J'imagine l'ambiance avec le vieux papet à deux doigts de clamser, dirigeant sa fille Anjelica, ça devait pas être joyeux.

"Gens de Dublin", en anglais "The dead" est l'adaptation de la dernière nouvelle du recueil "Gens de Dublin" écrit par James Joyce.

Je n'ai pas lu ce recueil tout à fait lisible, ni aucun livre de James Joyce (que ce soit Ulysse ou Finnegans Wake). Je ne pense pas que quiconque sur terre ait pu décemment lire ces deux derniers bouquins cités.

Enfin revenons à nos moutons.

"Gens de Dublin", raconte donc l'histoire de vieux irlandais qui un soir de réveillon neigeux se réunissent tous dans une belle bâtisse, pour festoyer, chanter, danser, manger, raconter des blagues et des histoires totalement inintéressantes.

C'est un film, c'est une histoire profondément mélancolique.
On peut aisément penser que John Huston se retrouve totalement dans cette histoire, et qu'il a dû lui même organiser de grandes fêtes similaires, au cours desquelles il a soudainement fini par se sentir seul, triste, déprimé, en voyant tous ces gens en apparence heureux, qui petit à petit finiraient tous par disparaître, frappés par la mort inévitable.

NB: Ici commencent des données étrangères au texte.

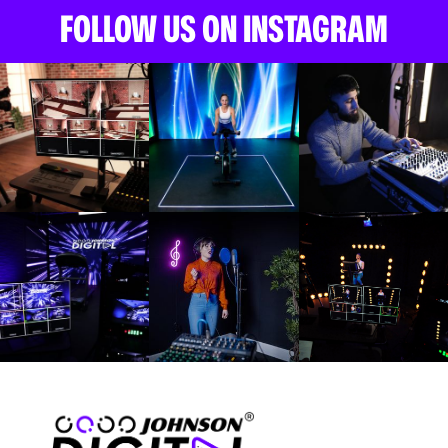
FOLLOW US ON INSTAGRAM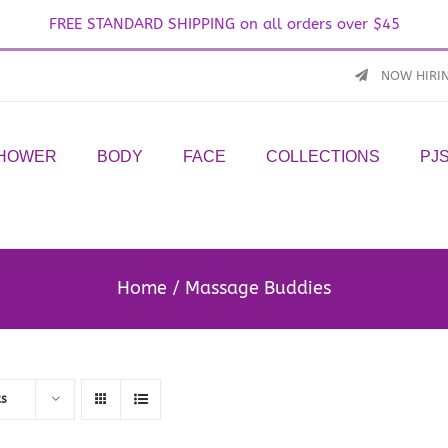
FREE STANDARD SHIPPING on all orders over $45
NOW HIRI
SHOWER
BODY
FACE
COLLECTIONS
PJ
Home
Massage Buddies
ts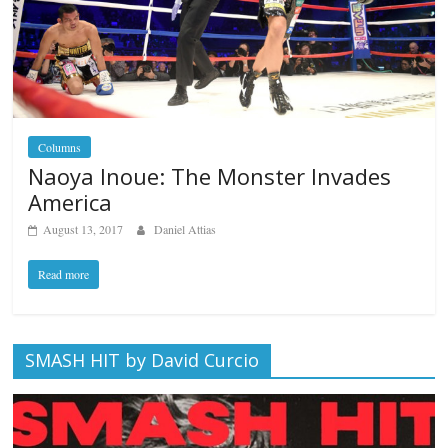
Columns
Naoya Inoue: The Monster Invades
America
August 13, 2017
Daniel Attias
Read more
SMASH HIT by David Curcio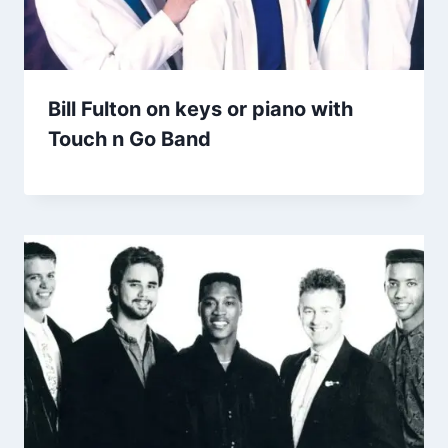
Bill Fulton on keys or piano with
Touch n Go Band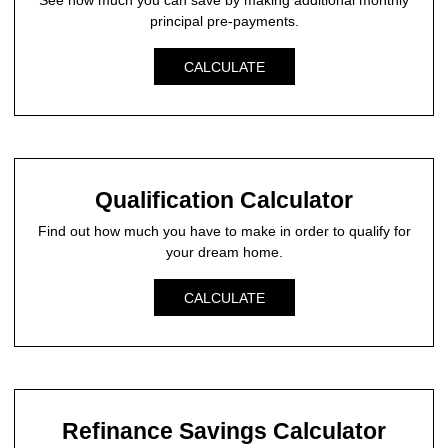
See how much you can save by making additional monthly
principal pre-payments.
CALCULATE
Qualification Calculator
Find out how much you have to make in order to qualify for
your dream home.
CALCULATE
Refinance Savings Calculator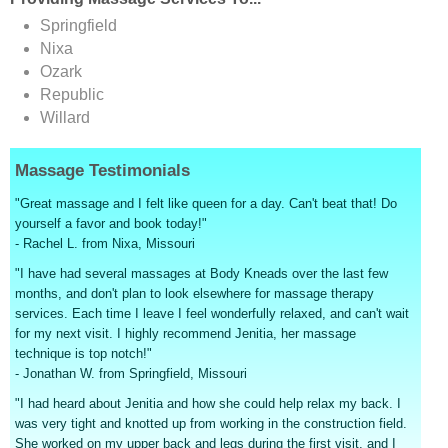
Springfield
Nixa
Ozark
Republic
Willard
Massage Testimonials
"Great massage and I felt like queen for a day. Can't beat that! Do
yourself a favor and book today!"
- Rachel L. from Nixa, Missouri
"I have had several massages at Body Kneads over the last few
months, and don't plan to look elsewhere for massage therapy
services. Each time I leave I feel wonderfully relaxed, and can't wait
for my next visit. I highly recommend Jenitia, her massage
technique is top notch!"
- Jonathan W. from Springfield, Missouri
"I had heard about Jenitia and how she could help relax my back. I
was very tight and knotted up from working in the construction field.
She worked on my upper back and legs during the first visit, and I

Car la mort surgit là comme un vrai cheveu dans la soupe, il n'est nullement question de mort durant les 45 premières minutes du film qui sont il faut le dire absolument interminables et lénifiantes.
On y voit des gens danser, un freddy alcoolique, une maman insupportable, une vieille chanter comme une casserole, une autre jouer un morceau hideux de piano, un autre lire un poème. En d'autres termes on s'emmerde.

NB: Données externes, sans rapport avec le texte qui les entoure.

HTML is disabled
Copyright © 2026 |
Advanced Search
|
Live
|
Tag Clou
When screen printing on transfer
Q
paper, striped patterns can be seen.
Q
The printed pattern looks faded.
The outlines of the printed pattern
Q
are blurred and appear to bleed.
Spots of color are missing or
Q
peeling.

Et soudain, les personnages se mettent à parler de la mort, la mort devient en un claquement de doigt le sujet central du film alors que jusque là il n'en avait jamais été question. Cette progression soudaine peut interroger, mais finalement, elle est logique.

Mais là encore les quelques effets de mise en scène loués ici et là n'ont rien de vraiment intéressants, lorsque l'une des dames chante un opéra évoquant le passé, la caméra filme une chambre avec de vieilles photos elles aussi issues du passé, pour bien souligner et insister sur le fait que l'on est ici dans un monde qui meurt, voué à disparaître. Alors ok c'est poétique, mais ça n'a rien d'incroyable, ça n'a rien du sublime, de révolutionnaire, ou même de talentueux.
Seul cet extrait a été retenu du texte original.